Stored dataset items
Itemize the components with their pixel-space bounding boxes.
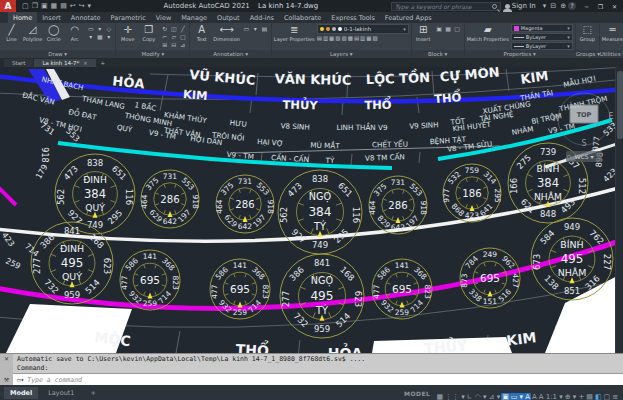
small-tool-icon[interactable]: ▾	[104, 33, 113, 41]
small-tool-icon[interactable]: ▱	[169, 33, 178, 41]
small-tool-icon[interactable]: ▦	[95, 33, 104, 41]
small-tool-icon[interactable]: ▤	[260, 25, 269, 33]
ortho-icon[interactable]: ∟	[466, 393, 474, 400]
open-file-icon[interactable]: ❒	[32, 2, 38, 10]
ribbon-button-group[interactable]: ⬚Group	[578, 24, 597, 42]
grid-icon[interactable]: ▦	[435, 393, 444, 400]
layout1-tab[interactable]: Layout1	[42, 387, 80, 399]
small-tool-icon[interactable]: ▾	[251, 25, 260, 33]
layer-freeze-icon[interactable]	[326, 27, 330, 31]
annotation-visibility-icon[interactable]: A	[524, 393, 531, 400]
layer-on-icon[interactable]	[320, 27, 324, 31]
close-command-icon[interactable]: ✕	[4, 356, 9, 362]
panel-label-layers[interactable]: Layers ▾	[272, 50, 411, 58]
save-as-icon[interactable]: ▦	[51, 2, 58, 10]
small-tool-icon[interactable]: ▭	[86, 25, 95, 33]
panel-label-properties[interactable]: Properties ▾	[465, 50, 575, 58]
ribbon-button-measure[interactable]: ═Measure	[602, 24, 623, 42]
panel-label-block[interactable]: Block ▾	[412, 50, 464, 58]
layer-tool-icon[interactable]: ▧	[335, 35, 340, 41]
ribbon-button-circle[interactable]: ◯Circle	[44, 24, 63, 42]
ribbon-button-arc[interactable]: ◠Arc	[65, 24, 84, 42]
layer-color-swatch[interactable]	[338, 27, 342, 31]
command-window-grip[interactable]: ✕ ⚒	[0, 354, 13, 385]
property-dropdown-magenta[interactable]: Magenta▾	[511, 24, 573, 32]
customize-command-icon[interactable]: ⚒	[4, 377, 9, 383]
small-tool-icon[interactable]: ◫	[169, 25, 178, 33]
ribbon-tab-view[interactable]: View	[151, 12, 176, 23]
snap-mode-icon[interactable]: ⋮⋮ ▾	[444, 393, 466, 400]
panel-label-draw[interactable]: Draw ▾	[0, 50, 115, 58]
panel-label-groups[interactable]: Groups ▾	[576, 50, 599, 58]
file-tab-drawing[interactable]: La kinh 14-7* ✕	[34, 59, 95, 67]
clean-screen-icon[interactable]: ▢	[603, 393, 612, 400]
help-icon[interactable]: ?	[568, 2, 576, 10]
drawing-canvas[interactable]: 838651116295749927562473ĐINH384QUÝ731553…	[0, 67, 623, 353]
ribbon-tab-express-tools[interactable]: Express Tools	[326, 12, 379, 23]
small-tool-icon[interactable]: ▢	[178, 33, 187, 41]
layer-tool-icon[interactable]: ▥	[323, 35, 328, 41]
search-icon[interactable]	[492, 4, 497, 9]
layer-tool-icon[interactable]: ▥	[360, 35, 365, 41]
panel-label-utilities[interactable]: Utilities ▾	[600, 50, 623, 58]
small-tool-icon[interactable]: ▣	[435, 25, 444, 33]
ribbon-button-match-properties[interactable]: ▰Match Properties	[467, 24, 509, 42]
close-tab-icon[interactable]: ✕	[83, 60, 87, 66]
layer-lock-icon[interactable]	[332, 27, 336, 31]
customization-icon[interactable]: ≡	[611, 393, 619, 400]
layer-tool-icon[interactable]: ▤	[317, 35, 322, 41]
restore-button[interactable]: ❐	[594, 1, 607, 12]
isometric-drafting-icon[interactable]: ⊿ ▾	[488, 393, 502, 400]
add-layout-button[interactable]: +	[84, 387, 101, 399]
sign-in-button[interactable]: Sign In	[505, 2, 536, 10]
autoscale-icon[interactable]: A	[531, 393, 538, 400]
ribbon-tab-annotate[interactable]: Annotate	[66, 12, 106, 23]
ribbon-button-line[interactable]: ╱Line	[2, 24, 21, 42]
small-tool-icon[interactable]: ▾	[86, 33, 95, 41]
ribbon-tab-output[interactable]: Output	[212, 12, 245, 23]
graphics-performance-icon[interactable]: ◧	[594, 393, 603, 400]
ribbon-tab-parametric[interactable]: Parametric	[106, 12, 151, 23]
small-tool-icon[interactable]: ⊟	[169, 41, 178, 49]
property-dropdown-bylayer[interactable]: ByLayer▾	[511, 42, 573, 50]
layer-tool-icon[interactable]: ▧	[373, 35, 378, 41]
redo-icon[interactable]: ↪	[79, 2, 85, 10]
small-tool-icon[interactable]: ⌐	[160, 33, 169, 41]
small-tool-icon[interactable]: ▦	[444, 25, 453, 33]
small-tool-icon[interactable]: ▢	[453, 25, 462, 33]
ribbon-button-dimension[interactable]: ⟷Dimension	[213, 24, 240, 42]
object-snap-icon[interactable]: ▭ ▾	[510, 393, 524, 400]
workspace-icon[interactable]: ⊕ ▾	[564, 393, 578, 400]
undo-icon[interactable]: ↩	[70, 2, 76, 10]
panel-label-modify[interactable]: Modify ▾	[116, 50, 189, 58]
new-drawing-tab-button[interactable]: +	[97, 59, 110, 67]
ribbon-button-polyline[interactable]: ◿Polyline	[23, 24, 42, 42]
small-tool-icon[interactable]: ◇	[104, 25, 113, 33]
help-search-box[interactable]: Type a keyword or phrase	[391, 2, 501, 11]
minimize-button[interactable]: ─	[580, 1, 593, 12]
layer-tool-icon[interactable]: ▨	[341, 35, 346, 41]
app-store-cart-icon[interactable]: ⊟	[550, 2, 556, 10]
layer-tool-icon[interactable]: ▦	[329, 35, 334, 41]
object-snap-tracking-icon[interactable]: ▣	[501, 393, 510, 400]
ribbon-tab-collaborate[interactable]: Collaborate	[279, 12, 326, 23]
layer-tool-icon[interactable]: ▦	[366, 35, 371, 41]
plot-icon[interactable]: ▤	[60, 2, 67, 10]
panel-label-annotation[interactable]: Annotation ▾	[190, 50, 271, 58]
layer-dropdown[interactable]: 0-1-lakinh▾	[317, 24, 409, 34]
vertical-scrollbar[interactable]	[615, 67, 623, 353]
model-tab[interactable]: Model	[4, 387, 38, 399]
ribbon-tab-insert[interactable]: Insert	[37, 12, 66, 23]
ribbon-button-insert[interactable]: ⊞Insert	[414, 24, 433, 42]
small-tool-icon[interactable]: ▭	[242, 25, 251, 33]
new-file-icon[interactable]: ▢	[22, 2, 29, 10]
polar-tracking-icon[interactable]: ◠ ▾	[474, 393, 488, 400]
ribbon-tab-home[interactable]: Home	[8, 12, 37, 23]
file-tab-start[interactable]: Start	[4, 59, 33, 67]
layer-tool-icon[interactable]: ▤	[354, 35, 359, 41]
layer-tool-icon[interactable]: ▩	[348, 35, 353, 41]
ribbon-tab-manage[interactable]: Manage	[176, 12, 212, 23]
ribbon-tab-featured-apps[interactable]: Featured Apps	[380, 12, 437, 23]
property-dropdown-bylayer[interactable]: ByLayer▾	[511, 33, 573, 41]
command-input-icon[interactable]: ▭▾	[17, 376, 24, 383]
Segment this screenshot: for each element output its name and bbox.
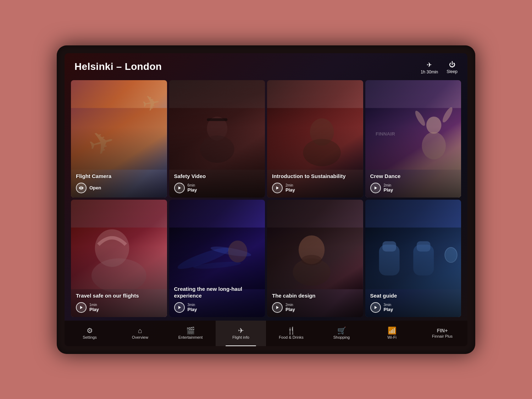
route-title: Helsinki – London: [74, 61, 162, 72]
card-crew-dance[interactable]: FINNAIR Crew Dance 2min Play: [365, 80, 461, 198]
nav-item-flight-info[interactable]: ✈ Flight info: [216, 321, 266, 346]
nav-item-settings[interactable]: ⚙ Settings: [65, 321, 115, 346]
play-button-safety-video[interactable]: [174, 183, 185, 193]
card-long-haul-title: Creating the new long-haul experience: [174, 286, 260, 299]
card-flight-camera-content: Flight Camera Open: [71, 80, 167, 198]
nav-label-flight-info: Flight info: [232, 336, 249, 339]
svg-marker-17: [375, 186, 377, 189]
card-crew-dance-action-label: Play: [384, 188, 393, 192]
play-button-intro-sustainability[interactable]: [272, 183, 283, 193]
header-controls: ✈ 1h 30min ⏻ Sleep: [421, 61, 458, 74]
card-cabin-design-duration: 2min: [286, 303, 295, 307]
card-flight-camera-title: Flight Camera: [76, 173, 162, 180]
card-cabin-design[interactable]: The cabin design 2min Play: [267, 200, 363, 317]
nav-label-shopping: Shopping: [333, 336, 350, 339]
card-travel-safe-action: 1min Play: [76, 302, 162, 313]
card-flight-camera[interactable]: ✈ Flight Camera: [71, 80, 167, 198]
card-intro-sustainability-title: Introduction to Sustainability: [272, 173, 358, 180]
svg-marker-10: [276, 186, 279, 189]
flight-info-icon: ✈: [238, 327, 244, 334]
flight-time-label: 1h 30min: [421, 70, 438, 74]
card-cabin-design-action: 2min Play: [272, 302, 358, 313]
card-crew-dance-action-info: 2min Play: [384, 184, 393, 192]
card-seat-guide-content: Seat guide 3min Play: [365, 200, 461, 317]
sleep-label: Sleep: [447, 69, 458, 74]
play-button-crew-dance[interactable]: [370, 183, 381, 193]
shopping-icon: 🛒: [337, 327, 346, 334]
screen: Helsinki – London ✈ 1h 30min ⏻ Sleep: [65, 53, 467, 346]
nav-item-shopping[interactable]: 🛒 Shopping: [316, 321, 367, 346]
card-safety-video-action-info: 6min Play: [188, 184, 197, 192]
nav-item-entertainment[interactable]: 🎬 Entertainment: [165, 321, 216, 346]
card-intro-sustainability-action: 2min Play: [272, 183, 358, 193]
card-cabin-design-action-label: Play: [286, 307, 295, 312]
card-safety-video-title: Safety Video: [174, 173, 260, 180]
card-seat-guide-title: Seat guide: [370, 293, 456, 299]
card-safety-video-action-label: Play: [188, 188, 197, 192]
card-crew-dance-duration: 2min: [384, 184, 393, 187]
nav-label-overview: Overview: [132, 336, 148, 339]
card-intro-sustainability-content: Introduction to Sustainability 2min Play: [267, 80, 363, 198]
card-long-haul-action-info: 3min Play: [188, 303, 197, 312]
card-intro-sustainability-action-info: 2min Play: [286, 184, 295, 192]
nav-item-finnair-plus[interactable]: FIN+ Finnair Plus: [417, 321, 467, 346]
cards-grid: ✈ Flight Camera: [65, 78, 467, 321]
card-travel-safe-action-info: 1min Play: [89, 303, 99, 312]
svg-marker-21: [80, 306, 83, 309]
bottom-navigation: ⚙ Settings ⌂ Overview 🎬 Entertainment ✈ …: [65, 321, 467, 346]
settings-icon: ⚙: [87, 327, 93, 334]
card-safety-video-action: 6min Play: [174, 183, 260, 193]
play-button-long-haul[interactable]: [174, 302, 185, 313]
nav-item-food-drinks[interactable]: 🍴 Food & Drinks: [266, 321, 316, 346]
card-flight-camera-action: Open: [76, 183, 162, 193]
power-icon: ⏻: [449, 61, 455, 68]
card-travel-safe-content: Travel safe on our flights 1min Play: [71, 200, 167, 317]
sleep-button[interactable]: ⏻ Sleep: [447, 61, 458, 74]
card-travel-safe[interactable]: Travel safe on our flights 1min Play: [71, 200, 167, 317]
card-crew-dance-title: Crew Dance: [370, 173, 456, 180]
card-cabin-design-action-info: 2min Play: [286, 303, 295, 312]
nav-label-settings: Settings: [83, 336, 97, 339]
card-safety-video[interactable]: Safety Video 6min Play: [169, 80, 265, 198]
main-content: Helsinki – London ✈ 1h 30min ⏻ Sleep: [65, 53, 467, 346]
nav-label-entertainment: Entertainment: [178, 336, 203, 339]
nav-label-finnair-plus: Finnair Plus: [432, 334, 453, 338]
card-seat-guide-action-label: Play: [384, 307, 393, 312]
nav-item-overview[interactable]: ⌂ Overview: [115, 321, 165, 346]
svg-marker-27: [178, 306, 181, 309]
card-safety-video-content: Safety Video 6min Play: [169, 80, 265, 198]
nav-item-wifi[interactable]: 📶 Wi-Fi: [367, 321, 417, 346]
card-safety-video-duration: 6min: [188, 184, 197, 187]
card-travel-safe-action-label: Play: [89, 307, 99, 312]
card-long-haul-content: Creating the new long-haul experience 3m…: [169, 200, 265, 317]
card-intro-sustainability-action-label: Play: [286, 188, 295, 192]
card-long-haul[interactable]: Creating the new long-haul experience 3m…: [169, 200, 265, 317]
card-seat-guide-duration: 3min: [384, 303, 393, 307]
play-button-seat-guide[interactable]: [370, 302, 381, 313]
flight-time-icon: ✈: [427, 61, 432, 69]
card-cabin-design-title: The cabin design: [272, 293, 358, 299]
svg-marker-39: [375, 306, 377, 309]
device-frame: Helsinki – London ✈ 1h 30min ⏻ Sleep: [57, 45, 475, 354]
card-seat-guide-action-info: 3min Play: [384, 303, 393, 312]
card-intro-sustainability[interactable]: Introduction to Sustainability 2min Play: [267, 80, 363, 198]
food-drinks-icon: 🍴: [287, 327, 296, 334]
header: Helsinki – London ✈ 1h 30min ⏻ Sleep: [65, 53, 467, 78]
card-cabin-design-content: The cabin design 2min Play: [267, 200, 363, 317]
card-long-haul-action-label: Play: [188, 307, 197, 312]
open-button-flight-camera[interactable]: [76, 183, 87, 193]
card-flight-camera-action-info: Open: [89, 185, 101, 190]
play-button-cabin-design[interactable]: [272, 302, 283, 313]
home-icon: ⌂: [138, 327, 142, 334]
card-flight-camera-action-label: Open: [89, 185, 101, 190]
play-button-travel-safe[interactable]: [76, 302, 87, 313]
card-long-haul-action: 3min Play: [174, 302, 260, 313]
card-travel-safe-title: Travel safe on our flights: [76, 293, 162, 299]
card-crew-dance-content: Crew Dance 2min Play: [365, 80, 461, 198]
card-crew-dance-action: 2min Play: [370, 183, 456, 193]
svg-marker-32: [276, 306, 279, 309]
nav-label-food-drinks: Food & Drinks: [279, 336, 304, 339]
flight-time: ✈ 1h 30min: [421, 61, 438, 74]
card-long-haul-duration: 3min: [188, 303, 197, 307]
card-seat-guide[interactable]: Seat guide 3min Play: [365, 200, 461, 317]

> **Problem statement**:
Which lines of the records above hold the word "close"? Copy each one out.

> **Answer space**:
close-command-icon[interactable]: ✕	[4, 356, 9, 362]
close-tab-icon[interactable]: ✕	[83, 60, 87, 66]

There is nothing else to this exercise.